The scammers were using hacked accounts to promote a cryptocurrency scheme promising to give away up to 5,000 bitcoins to those sending between 0.1 BTC to 20 BTC to a "contribution" address.
According to Blockchain.com, which monitors transactions made in cryptocurrencies, a total of 12.58 bitcoins, worth almost $116,000, had been sent to the email addresses mentioned in the fraudulent tweets.
"Happy Wednesday! I am giving back Bitcoin to all of my followers. I am doubling all payments sent to the Bitcoin address below. You send 0.1 BTC, I send 0.2 BTC back!" the message that appeared on Musk's Twitter account said.
It also mentioned that the offer was "only going on for 30 minutes."
The fake messages posted on the other high-ranking accounts were of a similar nature.
Twitter disabled the ability to tweet from validated accounts for about two hours while working on a fix. Soon after it began investigating the incident, Twitter said in a series of tweets that the incident appeared to be a coordinated social engineering attack” against some Twitter employees “with access to internal systems and tools.” The company said it was “looking into what other malicious activity [the hackers] may have conducted or information they may have accessed and will share more here as we have it.”
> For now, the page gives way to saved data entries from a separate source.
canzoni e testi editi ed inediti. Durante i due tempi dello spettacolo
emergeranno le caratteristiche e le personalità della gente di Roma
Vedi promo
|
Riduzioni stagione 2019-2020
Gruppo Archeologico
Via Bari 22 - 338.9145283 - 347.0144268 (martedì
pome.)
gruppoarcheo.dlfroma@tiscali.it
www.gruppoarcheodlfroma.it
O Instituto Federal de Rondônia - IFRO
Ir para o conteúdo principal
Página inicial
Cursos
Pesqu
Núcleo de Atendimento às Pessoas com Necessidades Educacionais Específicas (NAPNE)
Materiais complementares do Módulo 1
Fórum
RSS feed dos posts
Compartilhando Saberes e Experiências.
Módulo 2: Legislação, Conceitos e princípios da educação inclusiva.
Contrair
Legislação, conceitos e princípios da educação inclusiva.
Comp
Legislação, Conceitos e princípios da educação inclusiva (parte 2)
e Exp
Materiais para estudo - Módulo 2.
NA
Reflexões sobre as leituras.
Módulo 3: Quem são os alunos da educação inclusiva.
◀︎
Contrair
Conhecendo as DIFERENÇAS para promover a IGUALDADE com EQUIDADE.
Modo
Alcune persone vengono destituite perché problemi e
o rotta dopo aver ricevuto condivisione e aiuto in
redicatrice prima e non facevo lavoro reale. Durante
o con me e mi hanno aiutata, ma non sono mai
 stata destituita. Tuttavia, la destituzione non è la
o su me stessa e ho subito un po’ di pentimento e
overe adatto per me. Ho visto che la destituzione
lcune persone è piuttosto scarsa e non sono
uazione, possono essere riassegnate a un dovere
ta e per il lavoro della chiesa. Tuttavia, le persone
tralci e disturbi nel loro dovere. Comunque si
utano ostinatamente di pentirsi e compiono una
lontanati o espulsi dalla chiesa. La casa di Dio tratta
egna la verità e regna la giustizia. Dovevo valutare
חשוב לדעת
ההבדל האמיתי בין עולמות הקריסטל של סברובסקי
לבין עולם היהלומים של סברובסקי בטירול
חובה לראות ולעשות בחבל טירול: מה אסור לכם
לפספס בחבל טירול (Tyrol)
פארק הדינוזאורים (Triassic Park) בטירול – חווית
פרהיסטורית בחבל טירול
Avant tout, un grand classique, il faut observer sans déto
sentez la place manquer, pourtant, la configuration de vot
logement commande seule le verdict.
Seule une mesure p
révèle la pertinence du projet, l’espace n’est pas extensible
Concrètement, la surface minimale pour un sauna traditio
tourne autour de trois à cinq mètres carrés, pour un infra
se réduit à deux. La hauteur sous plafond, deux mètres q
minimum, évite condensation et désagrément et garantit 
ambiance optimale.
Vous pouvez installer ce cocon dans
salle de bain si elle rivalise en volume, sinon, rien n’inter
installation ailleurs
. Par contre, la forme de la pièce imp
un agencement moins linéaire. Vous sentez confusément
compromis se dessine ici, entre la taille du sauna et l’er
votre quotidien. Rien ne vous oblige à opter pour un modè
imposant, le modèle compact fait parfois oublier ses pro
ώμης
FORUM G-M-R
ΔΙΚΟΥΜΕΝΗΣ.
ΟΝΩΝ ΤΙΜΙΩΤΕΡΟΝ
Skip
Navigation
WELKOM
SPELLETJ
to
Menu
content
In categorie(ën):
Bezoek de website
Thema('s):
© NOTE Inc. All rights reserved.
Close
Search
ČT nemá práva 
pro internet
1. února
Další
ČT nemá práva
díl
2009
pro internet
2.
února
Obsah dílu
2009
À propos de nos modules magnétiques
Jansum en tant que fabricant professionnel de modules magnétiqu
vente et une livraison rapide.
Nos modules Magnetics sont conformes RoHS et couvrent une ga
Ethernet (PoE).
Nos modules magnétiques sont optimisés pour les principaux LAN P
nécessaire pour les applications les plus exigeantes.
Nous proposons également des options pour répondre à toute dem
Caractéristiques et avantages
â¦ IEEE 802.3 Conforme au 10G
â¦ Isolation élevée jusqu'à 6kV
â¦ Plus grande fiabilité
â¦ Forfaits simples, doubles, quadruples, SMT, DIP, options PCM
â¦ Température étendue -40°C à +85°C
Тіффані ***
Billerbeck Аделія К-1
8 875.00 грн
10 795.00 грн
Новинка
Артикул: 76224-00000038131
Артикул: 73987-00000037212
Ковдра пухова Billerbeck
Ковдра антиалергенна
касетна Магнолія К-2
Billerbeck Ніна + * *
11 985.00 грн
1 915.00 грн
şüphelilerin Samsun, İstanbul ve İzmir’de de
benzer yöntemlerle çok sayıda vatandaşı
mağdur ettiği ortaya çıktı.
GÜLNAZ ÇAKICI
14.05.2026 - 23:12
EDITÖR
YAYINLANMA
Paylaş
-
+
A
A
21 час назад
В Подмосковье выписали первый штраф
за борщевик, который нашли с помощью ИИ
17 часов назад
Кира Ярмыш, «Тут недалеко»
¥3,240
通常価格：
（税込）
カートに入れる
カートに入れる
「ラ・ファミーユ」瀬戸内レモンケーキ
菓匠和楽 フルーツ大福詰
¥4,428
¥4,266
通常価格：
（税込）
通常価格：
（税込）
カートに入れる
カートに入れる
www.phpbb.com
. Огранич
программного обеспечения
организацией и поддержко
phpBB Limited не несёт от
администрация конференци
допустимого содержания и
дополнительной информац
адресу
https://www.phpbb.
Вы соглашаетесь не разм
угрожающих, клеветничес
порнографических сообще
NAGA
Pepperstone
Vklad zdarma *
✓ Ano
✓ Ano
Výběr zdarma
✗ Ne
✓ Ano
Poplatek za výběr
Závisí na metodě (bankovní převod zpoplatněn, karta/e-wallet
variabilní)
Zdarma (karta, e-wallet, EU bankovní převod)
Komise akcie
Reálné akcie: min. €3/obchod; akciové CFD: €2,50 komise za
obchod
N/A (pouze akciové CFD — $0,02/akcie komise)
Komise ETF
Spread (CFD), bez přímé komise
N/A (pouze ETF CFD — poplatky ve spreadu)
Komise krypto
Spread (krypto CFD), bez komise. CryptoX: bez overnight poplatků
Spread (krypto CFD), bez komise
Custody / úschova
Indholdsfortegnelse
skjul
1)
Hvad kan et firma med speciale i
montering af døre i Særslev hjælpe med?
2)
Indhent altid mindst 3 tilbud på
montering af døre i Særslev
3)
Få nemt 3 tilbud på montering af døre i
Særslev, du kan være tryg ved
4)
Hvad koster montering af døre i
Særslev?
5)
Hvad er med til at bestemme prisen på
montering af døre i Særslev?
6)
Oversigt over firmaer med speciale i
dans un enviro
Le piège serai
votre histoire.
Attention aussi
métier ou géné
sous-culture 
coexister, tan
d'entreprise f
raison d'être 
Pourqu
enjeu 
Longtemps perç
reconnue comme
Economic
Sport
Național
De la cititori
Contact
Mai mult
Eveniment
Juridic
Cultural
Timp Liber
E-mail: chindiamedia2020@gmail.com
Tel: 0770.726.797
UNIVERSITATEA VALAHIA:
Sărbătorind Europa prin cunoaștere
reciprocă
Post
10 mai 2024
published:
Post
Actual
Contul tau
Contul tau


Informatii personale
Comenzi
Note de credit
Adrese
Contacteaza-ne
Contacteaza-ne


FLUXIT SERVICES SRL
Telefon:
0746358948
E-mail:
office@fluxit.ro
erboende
While Twitter is keeping silent on what tools the attackers exploited or how the attack was carried out, Motherboard reported that a Twitter employee was responsible for a of high profile account takeovers. According to the report, in the underground hacking community are being shared screenshots of an internal admin tool allegedly used to hack the accounts, potentially by resetting account email accounts and then recovering passwords.